Dataset items:

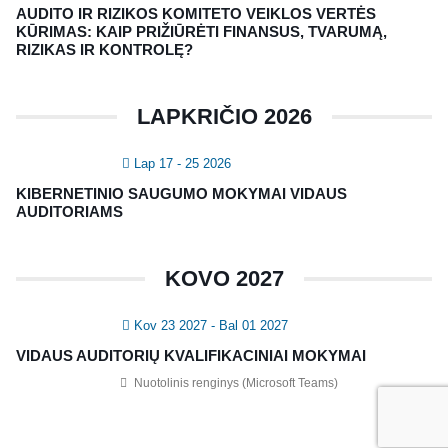
NAUJIENLAIŠKIS
AUDITO IR RIZIKOS KOMITETO VEIKLOS VERTĖS
Registruokitės naujienlaiškiui apie Vidaus Auditorių asociaciją!
KŪRIMAS: KAIP PRIŽIŪRĖTI FINANSUS, TVARUMĄ,
RIZIKAS IR KONTROLĘ?
LAPKRIČIO 2026
Lap 17 - 25 2026
KIBERNETINIO SAUGUMO MOKYMAI VIDAUS
AUDITORIAMS
Copyright © 2018 - 2023, Vidaus auditorių
KOVO 2027
asociacija | IIA Lithuania |
Privatumo politika
|
Grąžinimų politika
|
Pirkimo taisyklės
Kov 23 2027
- Bal 01 2027
VIDAUS AUDITORIŲ KVALIFIKACINIAI MOKYMAI
Nuotolinis renginys (Microsoft Teams)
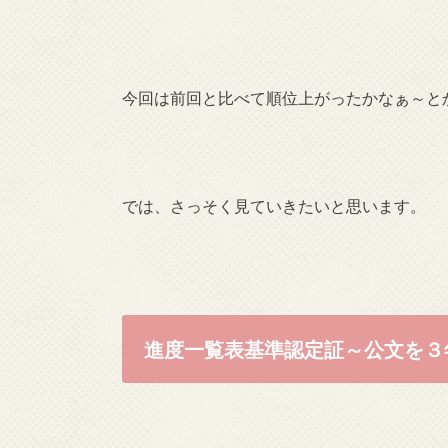
今回は前回と比べて順位上がったかなぁ～とか、
では、さっそく見ていきたいと思います。
進度一覧表基準認定証～公文を３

WHAT YOU HAVE TO DO
Every entry, word for word, should be given again; the pictures are not part of the copy.

RESPONSE AREA
NAUJIENLAIŠKIS
AUDITO IR RIZIKOS KOMITETO VEIKLOS VERTĖS
Registruokitės naujienlaiškiui apie Vidaus Auditorių asociaciją!
KŪRIMAS: KAIP PRIŽIŪRĖTI FINANSUS, TVARUMĄ,
RIZIKAS IR KONTROLĘ?
LAPKRIČIO 2026
Lap 17 - 25 2026
KIBERNETINIO SAUGUMO MOKYMAI VIDAUS
AUDITORIAMS
Copyright © 2018 - 2023, Vidaus auditorių
KOVO 2027
asociacija | IIA Lithuania |
Privatumo politika
|
Grąžinimų politika
|
Pirkimo taisyklės
Kov 23 2027
- Bal 01 2027
VIDAUS AUDITORIŲ KVALIFIKACINIAI MOKYMAI
Nuotolinis renginys (Microsoft Teams)
今回は前回と比べて順位上がったかなぁ～とか、
では、さっそく見ていきたいと思います。
進度一覧表基準認定証～公文を３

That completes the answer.